With fatigue setting in and light fading she gave a couple of all out efforts and on her best go she fell on the last hard move before the jugs. Sad but encouraging at the same time.

On our way out we met up with the rest of the crew coming down from Dumpster Diving where pretty much everyone sent it and moved on. Once again, so nice to see people going out and just climbing new problems in new areas.

So notch it up. Another good day at the lake. More problems got sent, no one punted and new problems are on the horizon. This year has had a different flavor than the last couple. People are getting out more and the projects seem closer than ever. Excited to see where this leads.

I'll leave you with another gem of a video. Go Katie go.

Devils Lake Bouldering - Jenga from Steve Schultz on Vimeo.

Friday, April 1, 2011

Punt Of The Month - March

Well now. Here we are. I was really hoping Nic would get punt of the month. He deserved it. Here's his case:

- Drove 4 hours to Madison. Climbed at the gym for a few hours and then started drytooling. Broke a hold. A Nicros hold, just to top it all off. Punt

- Drove 1 hour to the lake and then failed to stand on top of two big pads after repeated effort. Punt

- Did some 5.6's and then cut his arm open walking over to Jenga. Had to hike out and go to the doctor to get it glued up. Punt

- Both the Ranger and the Doctor were dicks to him cause they didn't like his tone. Punt

- Drove an hour back to Madison, at a burrito and passed out on our couch. No Punt. Burritos are good.
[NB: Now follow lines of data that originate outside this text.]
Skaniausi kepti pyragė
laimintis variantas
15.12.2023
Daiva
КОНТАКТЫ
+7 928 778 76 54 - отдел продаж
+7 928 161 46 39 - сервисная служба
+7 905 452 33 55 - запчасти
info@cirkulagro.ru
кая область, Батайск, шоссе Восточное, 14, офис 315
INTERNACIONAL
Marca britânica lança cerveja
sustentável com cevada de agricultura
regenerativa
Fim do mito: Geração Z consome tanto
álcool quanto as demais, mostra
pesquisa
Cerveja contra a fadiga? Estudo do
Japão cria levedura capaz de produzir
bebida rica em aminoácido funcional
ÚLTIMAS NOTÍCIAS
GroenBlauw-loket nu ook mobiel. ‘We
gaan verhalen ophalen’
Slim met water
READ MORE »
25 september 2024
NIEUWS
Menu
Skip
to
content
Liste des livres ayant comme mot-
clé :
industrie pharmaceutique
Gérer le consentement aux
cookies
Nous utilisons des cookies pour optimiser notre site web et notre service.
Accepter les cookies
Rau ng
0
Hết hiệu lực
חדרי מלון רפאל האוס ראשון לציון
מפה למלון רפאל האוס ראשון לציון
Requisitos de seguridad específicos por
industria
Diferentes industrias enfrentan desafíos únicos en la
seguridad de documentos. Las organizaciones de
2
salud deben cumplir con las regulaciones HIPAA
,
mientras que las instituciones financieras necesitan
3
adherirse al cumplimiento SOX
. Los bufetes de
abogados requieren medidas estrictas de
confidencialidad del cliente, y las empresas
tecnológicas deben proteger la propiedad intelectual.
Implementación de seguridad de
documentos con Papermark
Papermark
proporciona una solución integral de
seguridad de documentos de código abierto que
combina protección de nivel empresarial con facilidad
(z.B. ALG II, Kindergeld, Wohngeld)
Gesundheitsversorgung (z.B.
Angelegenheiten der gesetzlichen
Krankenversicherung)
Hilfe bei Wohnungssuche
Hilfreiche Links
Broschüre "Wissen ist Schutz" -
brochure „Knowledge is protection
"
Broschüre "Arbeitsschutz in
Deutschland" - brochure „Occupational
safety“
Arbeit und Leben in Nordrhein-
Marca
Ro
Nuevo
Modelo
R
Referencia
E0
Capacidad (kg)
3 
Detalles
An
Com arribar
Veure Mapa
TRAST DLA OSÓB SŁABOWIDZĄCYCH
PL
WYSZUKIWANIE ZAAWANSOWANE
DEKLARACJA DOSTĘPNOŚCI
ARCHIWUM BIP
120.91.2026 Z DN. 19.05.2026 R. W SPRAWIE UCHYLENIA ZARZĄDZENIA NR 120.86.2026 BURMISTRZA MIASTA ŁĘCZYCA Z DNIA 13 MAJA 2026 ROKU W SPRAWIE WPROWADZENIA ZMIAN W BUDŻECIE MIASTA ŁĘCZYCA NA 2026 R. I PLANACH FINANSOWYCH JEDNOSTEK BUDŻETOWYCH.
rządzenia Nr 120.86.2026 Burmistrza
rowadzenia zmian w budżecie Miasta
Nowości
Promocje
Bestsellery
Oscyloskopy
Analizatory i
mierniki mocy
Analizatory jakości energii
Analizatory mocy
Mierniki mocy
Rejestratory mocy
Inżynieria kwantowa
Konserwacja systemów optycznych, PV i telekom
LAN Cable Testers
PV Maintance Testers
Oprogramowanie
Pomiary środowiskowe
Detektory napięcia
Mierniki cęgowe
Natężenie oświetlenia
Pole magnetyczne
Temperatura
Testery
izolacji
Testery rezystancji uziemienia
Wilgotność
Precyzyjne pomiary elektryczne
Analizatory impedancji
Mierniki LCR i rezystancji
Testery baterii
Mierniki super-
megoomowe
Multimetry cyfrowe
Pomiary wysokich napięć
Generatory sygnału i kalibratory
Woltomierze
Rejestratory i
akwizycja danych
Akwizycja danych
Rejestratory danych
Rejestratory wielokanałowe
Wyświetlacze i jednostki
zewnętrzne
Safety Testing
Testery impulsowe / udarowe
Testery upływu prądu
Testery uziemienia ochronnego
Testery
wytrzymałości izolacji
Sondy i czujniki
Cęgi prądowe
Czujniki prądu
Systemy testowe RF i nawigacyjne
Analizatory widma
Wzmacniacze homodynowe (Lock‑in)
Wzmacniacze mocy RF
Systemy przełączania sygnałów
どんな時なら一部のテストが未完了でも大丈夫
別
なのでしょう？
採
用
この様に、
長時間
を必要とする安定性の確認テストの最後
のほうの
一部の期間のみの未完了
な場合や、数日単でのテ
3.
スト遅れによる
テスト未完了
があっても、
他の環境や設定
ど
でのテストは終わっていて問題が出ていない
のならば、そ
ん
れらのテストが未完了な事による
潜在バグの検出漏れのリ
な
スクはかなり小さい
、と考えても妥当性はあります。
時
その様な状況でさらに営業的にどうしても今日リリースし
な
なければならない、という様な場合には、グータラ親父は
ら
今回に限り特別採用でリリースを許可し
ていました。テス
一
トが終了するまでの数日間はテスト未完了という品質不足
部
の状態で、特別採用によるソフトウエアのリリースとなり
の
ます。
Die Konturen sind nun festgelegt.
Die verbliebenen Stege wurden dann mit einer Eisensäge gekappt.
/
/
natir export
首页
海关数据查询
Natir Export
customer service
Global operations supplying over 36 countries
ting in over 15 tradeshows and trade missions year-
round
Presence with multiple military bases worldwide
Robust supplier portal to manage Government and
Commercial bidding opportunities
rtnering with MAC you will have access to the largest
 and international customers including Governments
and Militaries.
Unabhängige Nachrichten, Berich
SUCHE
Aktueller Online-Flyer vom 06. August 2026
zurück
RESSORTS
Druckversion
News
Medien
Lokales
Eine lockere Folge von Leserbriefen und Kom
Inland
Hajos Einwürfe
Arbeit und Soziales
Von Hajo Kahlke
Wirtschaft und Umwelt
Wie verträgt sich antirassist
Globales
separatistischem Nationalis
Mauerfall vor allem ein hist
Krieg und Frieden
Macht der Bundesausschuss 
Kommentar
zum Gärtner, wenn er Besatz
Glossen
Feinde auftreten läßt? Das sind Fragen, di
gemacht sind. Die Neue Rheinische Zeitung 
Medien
- Set the Union South wall with a busted arm and forgot his socks, charger and something else at our house. Punt

- Drove 4 hours back to Minneapolis not having climbed anything and called it his least productive climbing weekend ever. Punt

- Ended up driving a minimum of 10 hours only to buy Katie a bottle of Adult Chocolate Milk(which is DAMN strong btw). Punt

But then Katie threw a wrench in the gears. Here's her case:

- Repeated, uncountable punts off the last move on Jenga. Over and over and over. All caught on video. Punt

On one hand we have a general life punt. Nic wasn't trying hard or doing anything difficult for himself, he just slipped and fell and started bleeding. Dude was just walking...On really slippery quarzite.

On the other hand we have someone who's trying incredibly hard and coming up just short. Albeit many times, but coming up just short. It is possibly the definition of punting. I mean seriously, watch the video. Textbook punt.

Now, I've equalized the two cause they're pretty inexcusable. Both of them. Individually in any other month they'd win outright, but we have this truly incredible circumstance where I've got two clear winners. Two people that punted so hard it's difficult to comprehend. Neither of them are winners here. But there has to be one clear loser. It'd be sheer chaos if I just took the easy way out and made them both punt of the month.

How did I decide you ask? How did I separate two perfectly equal but totally different punts? It's an almost impossible task but after some soul searching I figured out what I had to do. It was so simple after I thought of it. So easy.

I brought it down to the bribes.

Nic bought me a six pack of Double Cream Stout and a bottle of incredibly strong boozed up Chocolate Milk.

Katie made me a cake in the shape of a penguin.

Katie wins.

Nic loses.

Nic, YOU are Punt Of The Month. And I want you to know that this wasn't an easy decision to make. If you had made me a cake in the shape of a penguin AND gotten me some boozy chocolate milk, you'd have won.

But you didn't. I look forward to procuring your prize at Goodwill this week.